TRY IT:
Draw out every line with the word "savete" from the listing below.

STUDY MATERIAL:

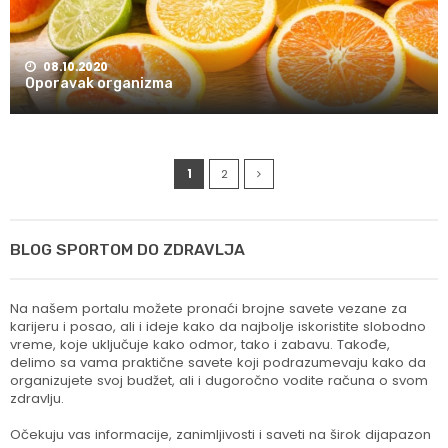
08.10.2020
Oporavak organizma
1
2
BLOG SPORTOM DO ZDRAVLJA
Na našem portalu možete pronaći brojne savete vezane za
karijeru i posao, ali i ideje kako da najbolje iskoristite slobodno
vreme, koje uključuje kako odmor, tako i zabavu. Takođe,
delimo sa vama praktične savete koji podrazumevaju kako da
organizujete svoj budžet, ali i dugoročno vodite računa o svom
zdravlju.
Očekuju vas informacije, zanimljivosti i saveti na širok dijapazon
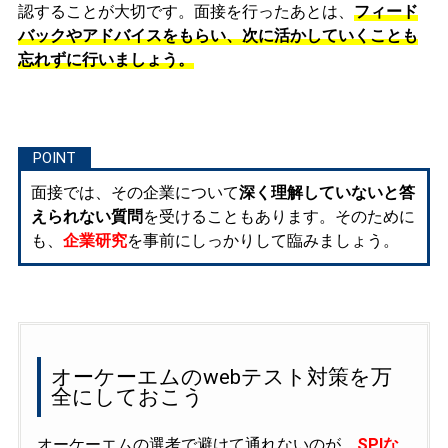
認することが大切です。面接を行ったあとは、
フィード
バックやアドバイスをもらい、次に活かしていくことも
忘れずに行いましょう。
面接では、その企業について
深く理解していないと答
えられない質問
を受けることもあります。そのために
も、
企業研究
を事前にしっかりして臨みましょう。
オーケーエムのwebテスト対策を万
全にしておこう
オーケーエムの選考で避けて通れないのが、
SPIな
* * *
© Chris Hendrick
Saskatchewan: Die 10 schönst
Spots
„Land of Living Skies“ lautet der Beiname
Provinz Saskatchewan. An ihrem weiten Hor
...
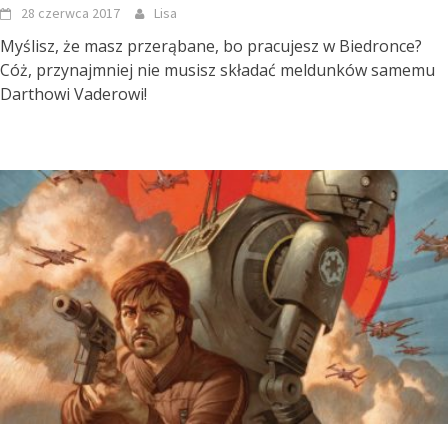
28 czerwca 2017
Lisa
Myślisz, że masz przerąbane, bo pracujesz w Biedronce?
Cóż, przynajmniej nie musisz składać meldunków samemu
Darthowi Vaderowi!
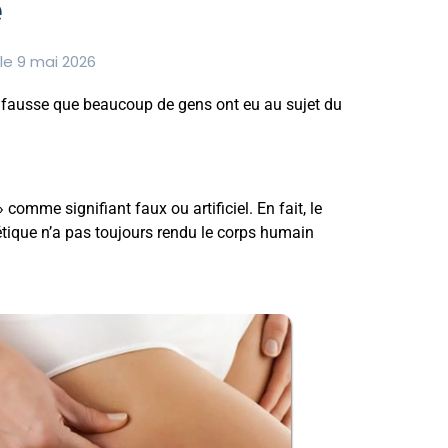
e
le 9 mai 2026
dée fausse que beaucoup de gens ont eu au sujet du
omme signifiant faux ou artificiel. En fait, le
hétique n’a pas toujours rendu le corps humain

RESPONSE TO THE EXERCISE:
Na našem portalu možete pronaći brojne savete vezane za
delimo sa vama praktične savete koji podrazumevaju kako da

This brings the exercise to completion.